═════ Given records ═════
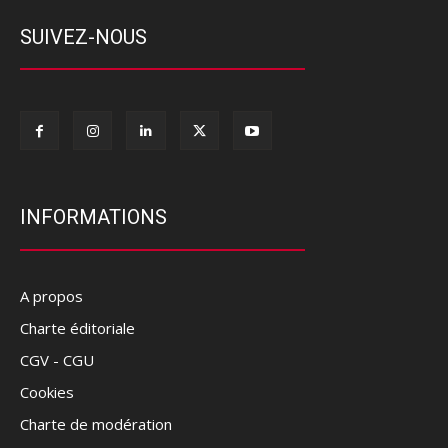
SUIVEZ-NOUS
INFORMATIONS
A propos
Charte éditoriale
CGV - CGU
Cookies
Charte de modération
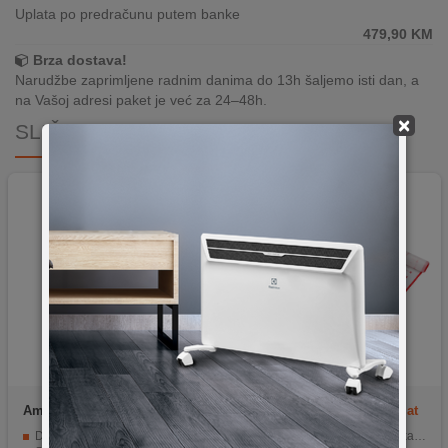
Uplata po predračunu putem banke
479,90
KM
Brza dostava!
Narudžbe zaprimljene radnim danima do 13h šaljemo isti dan, a
na Vašoj adresi paket je već za 24–48h.
×
SLIČNI PROIZVODI
Amiko
EVO 100
NN-Su
Teflon Non-Stick Mat
40x50cm
Drobilica otpada od hrane – Snažna i tiha drobilica
Izrađeno od platinastog silikagela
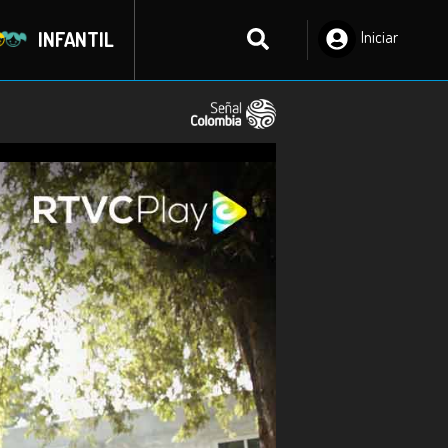
INFANTIL
Iniciar
Sesión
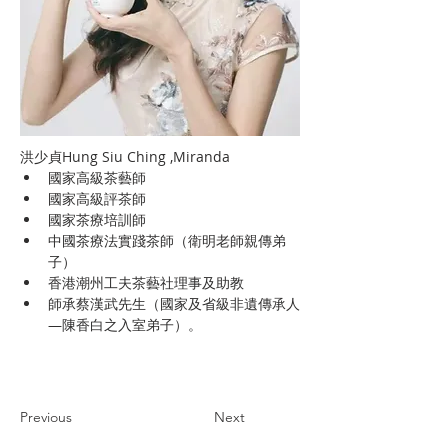
洪少貞Hung Siu Ching ,Miranda
國家高級茶藝師
國家高級評茶師
國家茶療培訓師
中國茶療法實踐茶師（衛明老師親傳弟
子）
香港潮州工夫茶藝社理事及助教
師承蔡漢武先生（國家及省級非遺傳承人
—陳香白之入室弟子）。
Previous
Next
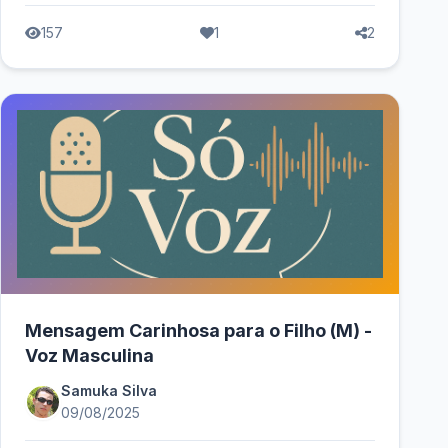
157
1
2
Mensagem Carinhosa para o Filho (M) -
Voz Masculina
Samuka Silva
09/08/2025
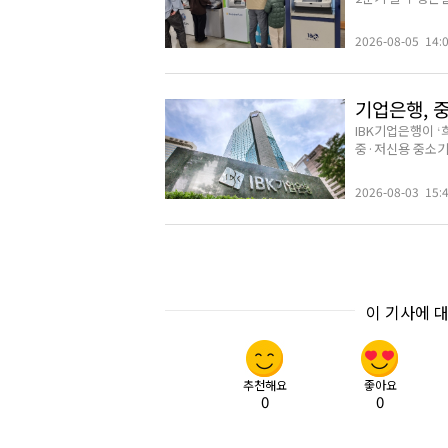
2026-08-05 14:
기업은행, 
IBK기업은행이 
중·저신용 중소기업
2026-08-03 15:
이 기사에 
추천해요
좋아요
0
0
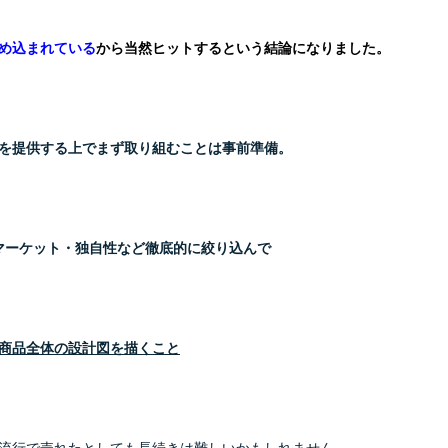
め込まれている
から当然ヒットするという結論になりました。
を提供する上でまず取り組むことは事前準備。
マーケット・独自性など徹底的に絞り込んで
商品全体の設計図を描くこと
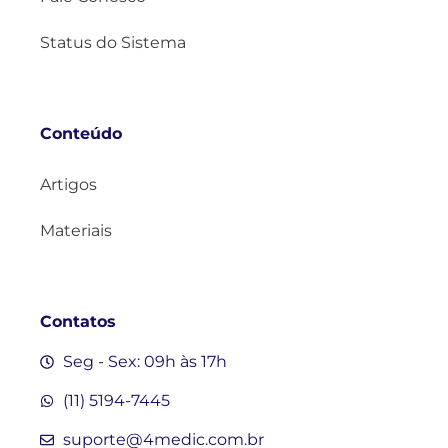
Status do Sistema
Conteúdo
Artigos
Materiais
Contatos
Seg - Sex: 09h às 17h
(11) 5194-7445
suporte@4medic.com.br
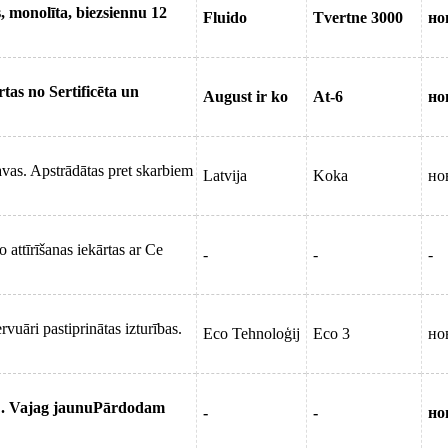
s, monolīta, biezsiennu 12
Fluido
Tvertne 3000
но
tas no Sertificēta un
August ir ko
At-6
но
avas. Apstrādātas pret skarbiem
Latvija
Koka
но
attīrīšanas iekārtas ar Ce
-
-
-
rvuāri pastiprinātas izturības.
Eco Tehnoloģij
Eco 3
но
nu . Vajag jaunuPārdodam
-
-
но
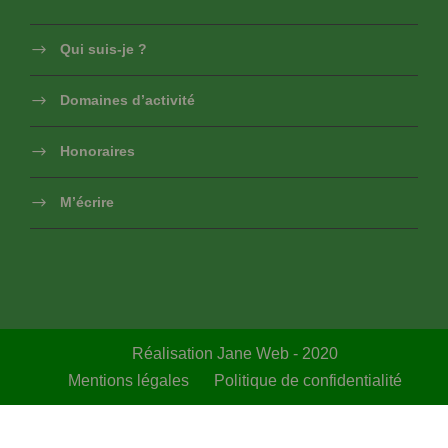
Qui suis-je ?
Domaines d’activité
Honoraires
M’écrire
Réalisation Jane Web - 2020
Mentions légales
Politique de confidentialité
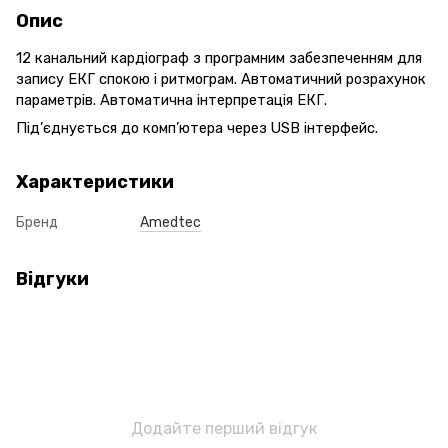
Опис
12 канальний кардіограф з програмним забезпеченням для
запису ЕКГ спокою і ритмограм. Автоматичний розрахунок
параметрів. Автоматична інтерпретація ЕКГ.
Під’єднується до комп’ютера через USB інтерфейс.
Характеристики
Бренд
Amedtec
Відгуки
Додайте перший відгук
═════
**Task directions:** A verbatim transcription of the records, pictures excluded, is the required output.

**Response:**
SUIVEZ-NOUS
INFORMATIONS
A propos
Charte éditoriale
CGV - CGU
Cookies
Charte de modération
Uplata po predračunu putem banke
479,90
KM
Brza dostava!
Narudžbe zaprimljene radnim danima do 13h šaljemo isti dan, a
na Vašoj adresi paket je već za 24–48h.
×
SLIČNI PROIZVODI
Amiko
EVO 100
NN-Su
Teflon Non-Stick Mat
40x50cm
Drobilica otpada od hrane – Snažna i tiha drobilica
Izrađeno od platinastog silikagela
INFANTIL
Iniciar
Sesión
洪少貞Hung Siu Ching ,Miranda
國家高級茶藝師
國家高級評茶師
國家茶療培訓師
中國茶療法實踐茶師（衛明老師親傳弟
子）
香港潮州工夫茶藝社理事及助教
師承蔡漢武先生（國家及省級非遺傳承人
—陳香白之入室弟子）。
Previous
Next
157
1
2
Mensagem Carinhosa para o Filho (M) -
Voz Masculina
Samuka Silva
09/08/2025
2026-08-05 14:
기업은행, 
IBK기업은행이 
중·저신용 중소기업
2026-08-03 15:
이 기사에 
추천해요
좋아요
0
0
め込まれている
から当然ヒットするという結論になりました。
を提供する上でまず取り組むことは事前準備。
マーケット・独自性など徹底的に絞り込んで
商品全体の設計図を描くこと
Status do Sistema
Conteúdo
Artigos
Materiais
Contatos
Seg - Sex: 09h às 17h
(11) 5194-7445
suporte@4medic.com.br
s, monolīta, biezsiennu 12
Fluido
Tvertne 3000
но
tas no Sertificēta un
August ir ko
At-6
но
avas. Apstrādātas pret skarbiem
Latvija
Koka
но
attīrīšanas iekārtas ar Ce
-
-
-
rvuāri pastiprinātas izturības.
Eco Tehnoloģij
Eco 3
но
nu . Vajag jaunuPārdodam
-
-
но
Qui suis-je ?
Domaines d’activité
Honoraires
M’écrire
Réalisation Jane Web - 2020
Mentions légales
Politique de confidentialité
Опис
12 канальний кардіограф з програмним забезпеченням для
запису ЕКГ спокою і ритмограм. Автоматичний розрахунок
параметрів. Автоматична інтерпретація ЕКГ.
Під’єднується до комп’ютера через USB інтерфейс.
Характеристики
Бренд
Amedtec
Відгуки
Додайте перший відгук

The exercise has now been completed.